Task to complete => Write out all the entries word for word and omit any pictures.

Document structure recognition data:

----------------

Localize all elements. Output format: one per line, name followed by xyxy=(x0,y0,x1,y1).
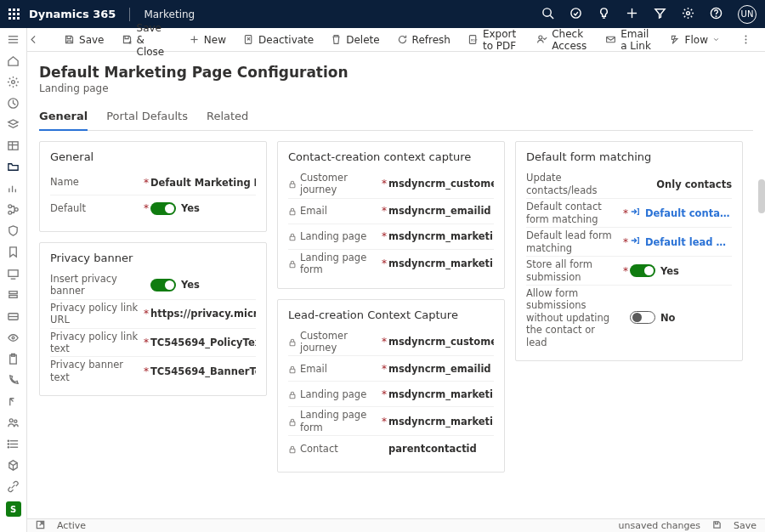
search-icon[interactable] xyxy=(541,7,554,22)
field-email[interactable]: Email * msdyncrm_emailid xyxy=(288,199,494,224)
layered-icon[interactable] xyxy=(7,118,20,131)
people-icon[interactable] xyxy=(7,416,20,429)
link-icon[interactable] xyxy=(7,480,20,493)
export-pdf-button[interactable]: PDFExport to PDF xyxy=(461,25,526,54)
footer-save-label[interactable]: Save xyxy=(734,520,756,531)
folder-icon[interactable] xyxy=(7,161,20,173)
field-allow-without-update[interactable]: Allow form submissions without updating … xyxy=(526,286,732,350)
field-default[interactable]: Default * Yes xyxy=(50,195,256,221)
gear-icon[interactable] xyxy=(7,76,20,88)
record-status: Active xyxy=(57,520,86,531)
refresh-button[interactable]: Refresh xyxy=(390,31,457,48)
svg-rect-51 xyxy=(290,184,295,189)
toggle-store-all[interactable]: Yes xyxy=(630,264,679,277)
field-privacy-url[interactable]: Privacy policy link URL * https://privac… xyxy=(50,300,256,329)
toggle-switch[interactable] xyxy=(630,264,655,277)
field-contact[interactable]: Contact parentcontactid xyxy=(288,436,494,461)
field-label: Default contact form matching xyxy=(526,201,621,225)
popout-icon[interactable] xyxy=(36,520,45,532)
field-name[interactable]: Name * Default Marketing Page ... xyxy=(50,170,256,195)
field-update-contacts-leads[interactable]: Update contacts/leads Only contacts xyxy=(526,170,732,199)
more-commands-button[interactable] xyxy=(734,31,758,48)
svg-point-32 xyxy=(14,208,18,212)
toggle-switch[interactable] xyxy=(150,279,176,291)
filter-icon[interactable] xyxy=(654,7,666,22)
chart-icon[interactable] xyxy=(7,182,20,195)
flow-button[interactable]: Flow xyxy=(663,31,727,48)
clipboard-icon[interactable] xyxy=(7,353,20,365)
check-access-button[interactable]: Check Access xyxy=(530,25,595,54)
stack-icon[interactable] xyxy=(7,289,20,302)
toggle-switch[interactable] xyxy=(150,202,176,215)
user-avatar[interactable]: UN xyxy=(738,5,756,24)
table-icon[interactable] xyxy=(7,139,20,152)
phone-icon[interactable] xyxy=(7,374,20,387)
field-value: TC545694_PolicyText_Rng xyxy=(150,337,256,348)
tab-related[interactable]: Related xyxy=(207,105,248,131)
delete-button[interactable]: Delete xyxy=(324,31,386,48)
tab-general[interactable]: General xyxy=(39,105,88,131)
product-name[interactable]: Dynamics 365 xyxy=(29,8,116,20)
clock-icon[interactable] xyxy=(7,97,20,110)
home-icon[interactable] xyxy=(7,54,20,67)
area-switcher[interactable]: S xyxy=(6,501,21,517)
toggle-allow-without-update[interactable]: No xyxy=(630,311,676,324)
app-launcher-icon[interactable] xyxy=(8,8,20,20)
cube-icon[interactable] xyxy=(7,459,20,472)
add-icon[interactable] xyxy=(626,7,638,22)
lock-icon xyxy=(288,207,297,215)
scrollbar-thumb[interactable] xyxy=(758,179,765,213)
svg-point-8 xyxy=(716,15,717,16)
app-name[interactable]: Marketing xyxy=(144,8,195,20)
lookup-link[interactable]: Default contact mat... xyxy=(645,207,732,219)
email-link-button[interactable]: Email a Link xyxy=(598,25,659,54)
form-body: Default Marketing Page Configuration Lan… xyxy=(27,52,765,518)
toggle-default[interactable]: Yes xyxy=(150,202,200,215)
check-access-label: Check Access xyxy=(552,28,588,52)
shield-icon[interactable] xyxy=(7,224,20,237)
field-default-lead-matching[interactable]: Default lead form matching * Default lea… xyxy=(526,228,732,257)
field-value: msdyncrm_marketingp... xyxy=(388,388,494,400)
field-privacy-banner-text[interactable]: Privacy banner text * TC545694_BannerTex… xyxy=(50,357,256,385)
branch-icon[interactable] xyxy=(7,203,20,216)
hamburger-icon[interactable] xyxy=(7,33,20,46)
field-customer-journey[interactable]: Customer journey * msdyncrm_customerjo..… xyxy=(288,328,494,357)
field-email[interactable]: Email * msdyncrm_emailid xyxy=(288,356,494,382)
save-icon[interactable] xyxy=(712,520,722,532)
lightbulb-icon[interactable] xyxy=(598,7,610,22)
field-default-contact-matching[interactable]: Default contact form matching * Default … xyxy=(526,199,732,228)
task-icon[interactable] xyxy=(570,7,582,22)
field-landing-page[interactable]: Landing page * msdyncrm_marketingp... xyxy=(288,382,494,407)
toggle-insert-banner[interactable]: Yes xyxy=(150,279,200,291)
required-indicator: * xyxy=(621,236,630,248)
lock-icon xyxy=(288,444,297,453)
svg-point-48 xyxy=(8,444,8,444)
lookup-link[interactable]: Default lead matchi... xyxy=(645,236,732,248)
toggle-label: Yes xyxy=(181,279,200,291)
deactivate-button[interactable]: Deactivate xyxy=(236,31,320,48)
bookmark-icon[interactable] xyxy=(7,246,20,258)
field-insert-privacy-banner[interactable]: Insert privacy banner Yes xyxy=(50,271,256,300)
required-indicator: * xyxy=(380,388,388,400)
eye-icon[interactable] xyxy=(7,331,20,344)
help-icon[interactable] xyxy=(710,7,722,22)
new-button[interactable]: New xyxy=(182,31,233,48)
settings-icon[interactable] xyxy=(682,7,694,22)
field-landing-form[interactable]: Landing page form * msdyncrm_marketingf.… xyxy=(288,407,494,436)
tab-portal-defaults[interactable]: Portal Defaults xyxy=(106,105,188,131)
save-button[interactable]: Save xyxy=(57,31,110,48)
field-customer-journey[interactable]: Customer journey * msdyncrm_customerjo..… xyxy=(288,170,494,199)
list-icon[interactable] xyxy=(7,438,20,450)
arrow-up-icon[interactable] xyxy=(7,395,20,408)
lock-icon xyxy=(288,337,297,346)
field-landing-form[interactable]: Landing page form * msdyncrm_marketingf.… xyxy=(288,250,494,278)
svg-point-49 xyxy=(8,447,8,448)
field-store-all-submission[interactable]: Store all form submission * Yes xyxy=(526,257,732,286)
field-privacy-link-text[interactable]: Privacy policy link text * TC545694_Poli… xyxy=(50,329,256,358)
refresh-label: Refresh xyxy=(412,34,450,46)
field-landing-page[interactable]: Landing page * msdyncrm_marketingp... xyxy=(288,224,494,250)
card-icon[interactable] xyxy=(7,310,20,323)
section-privacy-banner: Privacy banner Insert privacy banner Yes… xyxy=(39,242,267,396)
toggle-switch[interactable] xyxy=(630,311,655,324)
monitor-icon[interactable] xyxy=(7,268,20,280)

----------------

Response =>
Localize all elements. Output format: one per line, name followed by xyxy=(x0,y0,x1,y1).
search-icon[interactable] xyxy=(541,7,554,22)
field-email[interactable]: Email * msdyncrm_emailid xyxy=(288,199,494,224)
layered-icon[interactable] xyxy=(7,118,20,131)
people-icon[interactable] xyxy=(7,416,20,429)
link-icon[interactable] xyxy=(7,480,20,493)
export-pdf-button[interactable]: PDFExport to PDF xyxy=(461,25,526,54)
footer-save-label[interactable]: Save xyxy=(734,520,756,531)
folder-icon[interactable] xyxy=(7,161,20,173)
field-allow-without-update[interactable]: Allow form submissions without updating … xyxy=(526,286,732,350)
field-default[interactable]: Default * Yes xyxy=(50,195,256,221)
gear-icon[interactable] xyxy=(7,76,20,88)
record-status: Active xyxy=(57,520,86,531)
refresh-button[interactable]: Refresh xyxy=(390,31,457,48)
svg-rect-51 xyxy=(290,184,295,189)
toggle-store-all[interactable]: Yes xyxy=(630,264,679,277)
field-privacy-url[interactable]: Privacy policy link URL * https://privac… xyxy=(50,300,256,329)
toggle-switch[interactable] xyxy=(630,264,655,277)
field-contact[interactable]: Contact parentcontactid xyxy=(288,436,494,461)
field-label: Default contact form matching xyxy=(526,201,621,225)
popout-icon[interactable] xyxy=(36,520,45,532)
field-name[interactable]: Name * Default Marketing Page ... xyxy=(50,170,256,195)
field-update-contacts-leads[interactable]: Update contacts/leads Only contacts xyxy=(526,170,732,199)
more-commands-button[interactable] xyxy=(734,31,758,48)
svg-point-32 xyxy=(14,208,18,212)
toggle-switch[interactable] xyxy=(150,279,176,291)
filter-icon[interactable] xyxy=(654,7,666,22)
chart-icon[interactable] xyxy=(7,182,20,195)
flow-button[interactable]: Flow xyxy=(663,31,727,48)
clipboard-icon[interactable] xyxy=(7,353,20,365)
check-access-button[interactable]: Check Access xyxy=(530,25,595,54)
stack-icon[interactable] xyxy=(7,289,20,302)
toggle-switch[interactable] xyxy=(150,202,176,215)
user-avatar[interactable]: UN xyxy=(738,5,756,24)
table-icon[interactable] xyxy=(7,139,20,152)
phone-icon[interactable] xyxy=(7,374,20,387)
field-value: TC545694_PolicyText_Rng xyxy=(150,337,256,348)
tab-related[interactable]: Related xyxy=(207,105,248,131)
delete-button[interactable]: Delete xyxy=(324,31,386,48)
tab-general[interactable]: General xyxy=(39,105,88,131)
product-name[interactable]: Dynamics 365 xyxy=(29,8,116,20)
clock-icon[interactable] xyxy=(7,97,20,110)
home-icon[interactable] xyxy=(7,54,20,67)
area-switcher[interactable]: S xyxy=(6,501,21,517)
toggle-allow-without-update[interactable]: No xyxy=(630,311,676,324)
app-launcher-icon[interactable] xyxy=(8,8,20,20)
cube-icon[interactable] xyxy=(7,459,20,472)
add-icon[interactable] xyxy=(626,7,638,22)
lock-icon xyxy=(288,207,297,215)
scrollbar-thumb[interactable] xyxy=(758,179,765,213)
svg-point-8 xyxy=(716,15,717,16)
app-name[interactable]: Marketing xyxy=(144,8,195,20)
lookup-link[interactable]: Default contact mat... xyxy=(645,207,732,219)
email-link-button[interactable]: Email a Link xyxy=(598,25,659,54)
form-body: Default Marketing Page Configuration Lan… xyxy=(27,52,765,518)
toggle-default[interactable]: Yes xyxy=(150,202,200,215)
check-access-label: Check Access xyxy=(552,28,588,52)
shield-icon[interactable] xyxy=(7,224,20,237)
field-default-lead-matching[interactable]: Default lead form matching * Default lea… xyxy=(526,228,732,257)
field-value: msdyncrm_marketingp... xyxy=(388,388,494,400)
field-privacy-banner-text[interactable]: Privacy banner text * TC545694_BannerTex… xyxy=(50,357,256,385)
branch-icon[interactable] xyxy=(7,203,20,216)
hamburger-icon[interactable] xyxy=(7,33,20,46)
field-customer-journey[interactable]: Customer journey * msdyncrm_customerjo..… xyxy=(288,328,494,357)
field-email[interactable]: Email * msdyncrm_emailid xyxy=(288,356,494,382)
save-icon[interactable] xyxy=(712,520,722,532)
lightbulb-icon[interactable] xyxy=(598,7,610,22)
field-default-contact-matching[interactable]: Default contact form matching * Default … xyxy=(526,199,732,228)
task-icon[interactable] xyxy=(570,7,582,22)
field-landing-page[interactable]: Landing page * msdyncrm_marketingp... xyxy=(288,382,494,407)
toggle-insert-banner[interactable]: Yes xyxy=(150,279,200,291)
required-indicator: * xyxy=(621,236,630,248)
lock-icon xyxy=(288,444,297,453)
svg-point-48 xyxy=(8,444,8,444)
lookup-link[interactable]: Default lead matchi... xyxy=(645,236,732,248)
toggle-label: Yes xyxy=(181,279,200,291)
deactivate-button[interactable]: Deactivate xyxy=(236,31,320,48)
bookmark-icon[interactable] xyxy=(7,246,20,258)
field-insert-privacy-banner[interactable]: Insert privacy banner Yes xyxy=(50,271,256,300)
required-indicator: * xyxy=(380,388,388,400)
eye-icon[interactable] xyxy=(7,331,20,344)
help-icon[interactable] xyxy=(710,7,722,22)
new-button[interactable]: New xyxy=(182,31,233,48)
settings-icon[interactable] xyxy=(682,7,694,22)
field-landing-form[interactable]: Landing page form * msdyncrm_marketingf.… xyxy=(288,407,494,436)
tab-portal-defaults[interactable]: Portal Defaults xyxy=(106,105,188,131)
save-button[interactable]: Save xyxy=(57,31,110,48)
field-customer-journey[interactable]: Customer journey * msdyncrm_customerjo..… xyxy=(288,170,494,199)
list-icon[interactable] xyxy=(7,438,20,450)
arrow-up-icon[interactable] xyxy=(7,395,20,408)
lock-icon xyxy=(288,337,297,346)
field-landing-form[interactable]: Landing page form * msdyncrm_marketingf.… xyxy=(288,250,494,278)
svg-point-49 xyxy=(8,447,8,448)
field-store-all-submission[interactable]: Store all form submission * Yes xyxy=(526,257,732,286)
field-privacy-link-text[interactable]: Privacy policy link text * TC545694_Poli… xyxy=(50,329,256,358)
refresh-label: Refresh xyxy=(412,34,450,46)
field-landing-page[interactable]: Landing page * msdyncrm_marketingp... xyxy=(288,224,494,250)
card-icon[interactable] xyxy=(7,310,20,323)
section-privacy-banner: Privacy banner Insert privacy banner Yes… xyxy=(39,242,267,396)
toggle-switch[interactable] xyxy=(630,311,655,324)
monitor-icon[interactable] xyxy=(7,268,20,280)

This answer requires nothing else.